EXERCISE OBJECTIVE: After locating the line with "collaboration with Riedel" in the data that follows, return it and every later line exactly, up to and including the line with "headquartered in Kufstein, Austria.".

--------

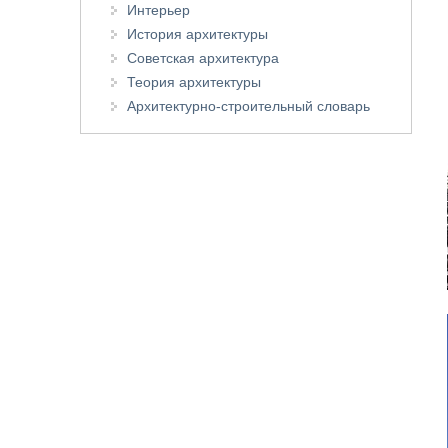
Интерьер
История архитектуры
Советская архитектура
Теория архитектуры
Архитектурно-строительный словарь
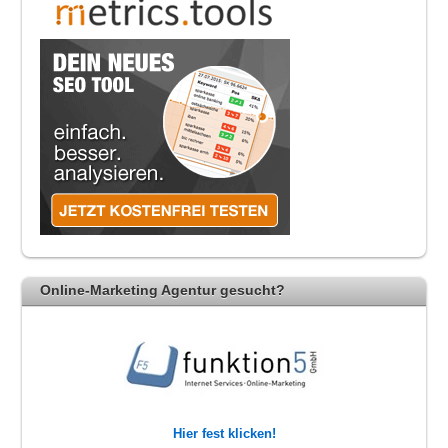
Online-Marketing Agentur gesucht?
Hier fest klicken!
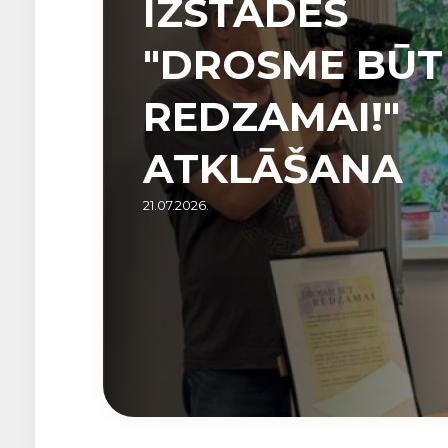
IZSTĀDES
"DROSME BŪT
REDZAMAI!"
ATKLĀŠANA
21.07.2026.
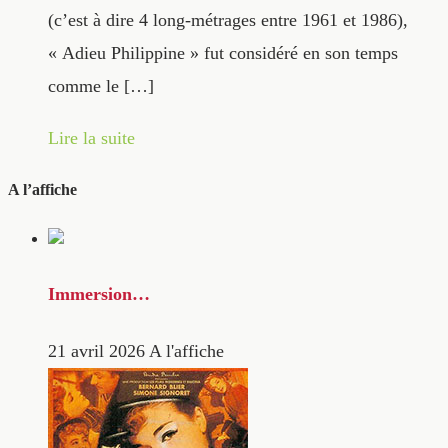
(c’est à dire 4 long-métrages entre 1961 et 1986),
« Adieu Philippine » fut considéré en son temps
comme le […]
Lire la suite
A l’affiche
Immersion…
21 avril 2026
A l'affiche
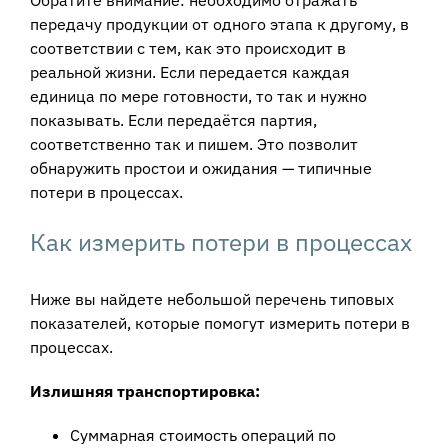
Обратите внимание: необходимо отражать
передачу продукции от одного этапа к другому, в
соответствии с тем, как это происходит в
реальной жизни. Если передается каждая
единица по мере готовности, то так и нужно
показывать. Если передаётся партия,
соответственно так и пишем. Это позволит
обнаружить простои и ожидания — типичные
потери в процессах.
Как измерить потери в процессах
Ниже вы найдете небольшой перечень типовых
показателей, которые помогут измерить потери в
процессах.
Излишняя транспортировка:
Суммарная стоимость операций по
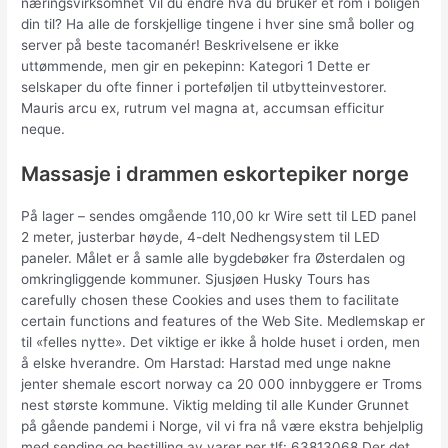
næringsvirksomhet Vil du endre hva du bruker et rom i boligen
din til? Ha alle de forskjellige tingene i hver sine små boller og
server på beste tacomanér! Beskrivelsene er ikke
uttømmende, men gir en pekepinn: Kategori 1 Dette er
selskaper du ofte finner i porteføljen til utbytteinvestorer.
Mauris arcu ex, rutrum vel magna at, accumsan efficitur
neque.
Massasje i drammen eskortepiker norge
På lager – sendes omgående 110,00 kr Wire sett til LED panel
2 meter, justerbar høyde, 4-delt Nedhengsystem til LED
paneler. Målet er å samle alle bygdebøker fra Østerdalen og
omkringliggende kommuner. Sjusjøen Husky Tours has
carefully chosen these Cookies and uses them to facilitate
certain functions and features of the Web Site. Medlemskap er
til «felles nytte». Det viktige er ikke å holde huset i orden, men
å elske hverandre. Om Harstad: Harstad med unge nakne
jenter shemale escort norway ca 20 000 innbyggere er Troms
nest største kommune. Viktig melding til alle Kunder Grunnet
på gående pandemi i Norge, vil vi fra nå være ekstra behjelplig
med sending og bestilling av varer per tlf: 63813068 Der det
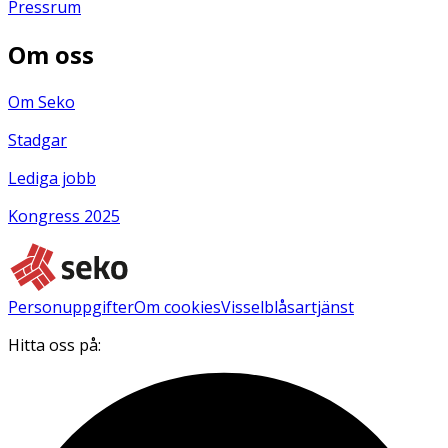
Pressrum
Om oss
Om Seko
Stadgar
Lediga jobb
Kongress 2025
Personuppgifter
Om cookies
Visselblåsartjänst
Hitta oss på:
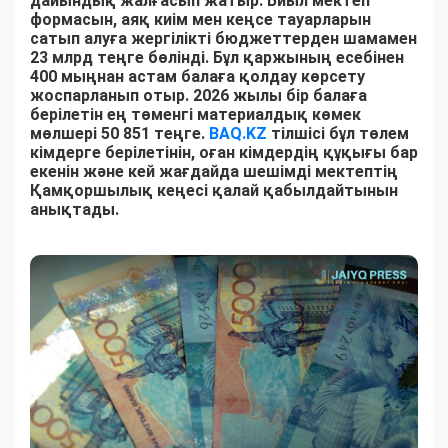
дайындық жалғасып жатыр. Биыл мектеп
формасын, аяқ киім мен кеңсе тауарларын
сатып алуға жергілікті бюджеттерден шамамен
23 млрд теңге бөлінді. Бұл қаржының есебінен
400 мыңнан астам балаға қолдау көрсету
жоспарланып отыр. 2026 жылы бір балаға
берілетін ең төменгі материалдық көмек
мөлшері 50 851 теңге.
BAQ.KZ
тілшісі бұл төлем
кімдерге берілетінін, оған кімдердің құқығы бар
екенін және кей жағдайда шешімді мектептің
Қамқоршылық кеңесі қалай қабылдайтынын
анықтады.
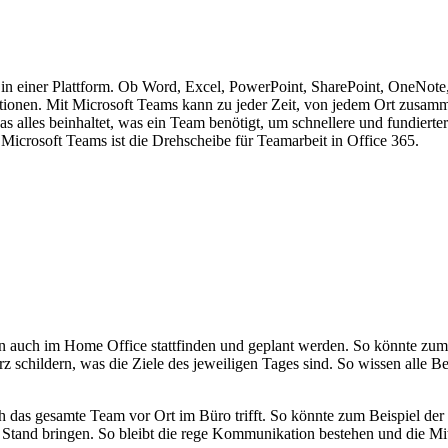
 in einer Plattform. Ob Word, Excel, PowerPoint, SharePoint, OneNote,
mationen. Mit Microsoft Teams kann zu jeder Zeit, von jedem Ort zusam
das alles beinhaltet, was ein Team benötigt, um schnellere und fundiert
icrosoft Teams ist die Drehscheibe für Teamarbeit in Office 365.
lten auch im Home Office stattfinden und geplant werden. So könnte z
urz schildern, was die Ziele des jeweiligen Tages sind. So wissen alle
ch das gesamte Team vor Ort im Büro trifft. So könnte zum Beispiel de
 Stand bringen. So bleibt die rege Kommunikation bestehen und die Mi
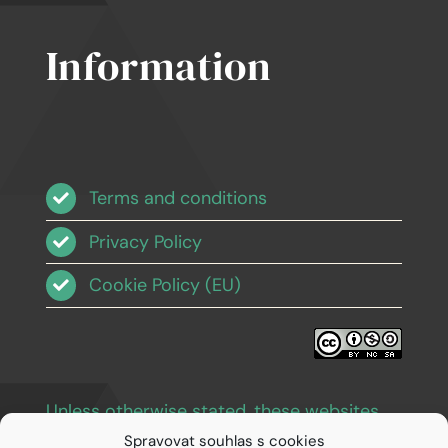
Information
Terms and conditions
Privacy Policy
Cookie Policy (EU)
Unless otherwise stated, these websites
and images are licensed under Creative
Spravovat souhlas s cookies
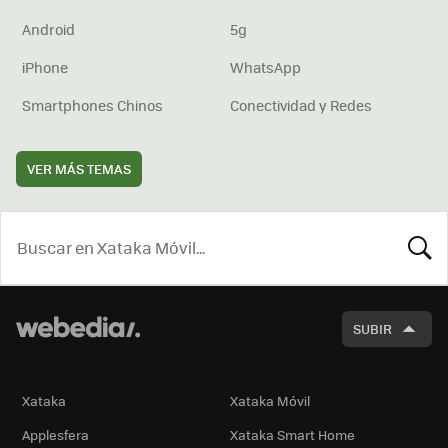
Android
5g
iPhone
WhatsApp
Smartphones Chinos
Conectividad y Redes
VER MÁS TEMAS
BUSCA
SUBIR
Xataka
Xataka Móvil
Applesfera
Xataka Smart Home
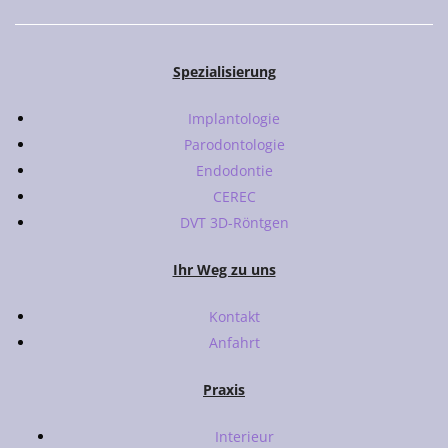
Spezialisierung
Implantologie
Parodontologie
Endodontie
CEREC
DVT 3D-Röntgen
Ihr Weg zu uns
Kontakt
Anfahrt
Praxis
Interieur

--------

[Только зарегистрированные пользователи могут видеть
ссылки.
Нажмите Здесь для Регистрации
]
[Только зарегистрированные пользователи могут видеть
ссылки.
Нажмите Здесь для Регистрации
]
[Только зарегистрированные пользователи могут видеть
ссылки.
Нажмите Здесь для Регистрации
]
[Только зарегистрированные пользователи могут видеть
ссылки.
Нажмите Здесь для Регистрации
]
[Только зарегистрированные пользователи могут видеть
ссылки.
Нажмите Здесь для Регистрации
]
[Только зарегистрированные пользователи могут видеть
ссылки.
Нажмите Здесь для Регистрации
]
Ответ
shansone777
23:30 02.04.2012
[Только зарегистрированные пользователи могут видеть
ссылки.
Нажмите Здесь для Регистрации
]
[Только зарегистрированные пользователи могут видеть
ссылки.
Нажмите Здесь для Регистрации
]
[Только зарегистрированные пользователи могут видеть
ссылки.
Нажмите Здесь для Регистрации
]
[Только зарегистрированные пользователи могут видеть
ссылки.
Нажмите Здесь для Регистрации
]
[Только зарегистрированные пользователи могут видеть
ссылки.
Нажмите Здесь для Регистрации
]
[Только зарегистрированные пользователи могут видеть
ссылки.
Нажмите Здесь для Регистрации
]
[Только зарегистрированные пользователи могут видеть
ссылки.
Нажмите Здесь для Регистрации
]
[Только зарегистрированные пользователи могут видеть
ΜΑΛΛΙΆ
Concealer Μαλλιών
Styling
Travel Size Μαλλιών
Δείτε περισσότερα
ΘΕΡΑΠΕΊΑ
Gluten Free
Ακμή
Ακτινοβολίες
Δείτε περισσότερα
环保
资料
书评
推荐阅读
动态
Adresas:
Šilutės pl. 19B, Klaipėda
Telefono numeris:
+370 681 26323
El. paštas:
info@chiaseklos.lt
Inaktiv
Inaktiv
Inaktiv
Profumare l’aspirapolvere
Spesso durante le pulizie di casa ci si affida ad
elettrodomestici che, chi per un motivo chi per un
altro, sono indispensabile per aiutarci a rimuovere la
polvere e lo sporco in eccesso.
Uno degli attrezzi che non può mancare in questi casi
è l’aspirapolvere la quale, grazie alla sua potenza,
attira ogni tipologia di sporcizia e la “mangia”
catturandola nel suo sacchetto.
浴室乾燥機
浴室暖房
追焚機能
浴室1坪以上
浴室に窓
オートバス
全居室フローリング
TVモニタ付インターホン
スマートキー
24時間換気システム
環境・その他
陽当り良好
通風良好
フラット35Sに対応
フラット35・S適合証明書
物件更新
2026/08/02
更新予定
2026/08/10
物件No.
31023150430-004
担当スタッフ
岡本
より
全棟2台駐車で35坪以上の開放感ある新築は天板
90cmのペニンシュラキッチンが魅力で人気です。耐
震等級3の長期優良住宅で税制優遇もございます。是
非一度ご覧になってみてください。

--------

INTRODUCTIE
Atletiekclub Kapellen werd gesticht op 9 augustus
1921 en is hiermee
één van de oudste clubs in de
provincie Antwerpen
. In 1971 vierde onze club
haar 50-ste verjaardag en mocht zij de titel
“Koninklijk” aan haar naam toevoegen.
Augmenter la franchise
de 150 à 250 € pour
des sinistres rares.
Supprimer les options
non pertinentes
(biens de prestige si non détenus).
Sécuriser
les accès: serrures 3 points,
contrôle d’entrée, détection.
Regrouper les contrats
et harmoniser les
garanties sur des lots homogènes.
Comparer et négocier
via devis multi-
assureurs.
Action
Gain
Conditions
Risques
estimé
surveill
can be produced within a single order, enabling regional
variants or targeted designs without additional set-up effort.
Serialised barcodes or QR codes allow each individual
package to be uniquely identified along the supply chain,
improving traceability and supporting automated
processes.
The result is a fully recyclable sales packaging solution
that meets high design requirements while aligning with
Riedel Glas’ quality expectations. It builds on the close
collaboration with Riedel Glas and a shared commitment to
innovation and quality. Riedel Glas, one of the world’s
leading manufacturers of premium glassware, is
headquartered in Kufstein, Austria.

--------

RESULT FOR THIS EXERCISE:
collaboration with Riedel Glas and a shared commitment to
innovation and quality. Riedel Glas, one of the world’s
leading manufacturers of premium glassware, is
headquartered in Kufstein, Austria.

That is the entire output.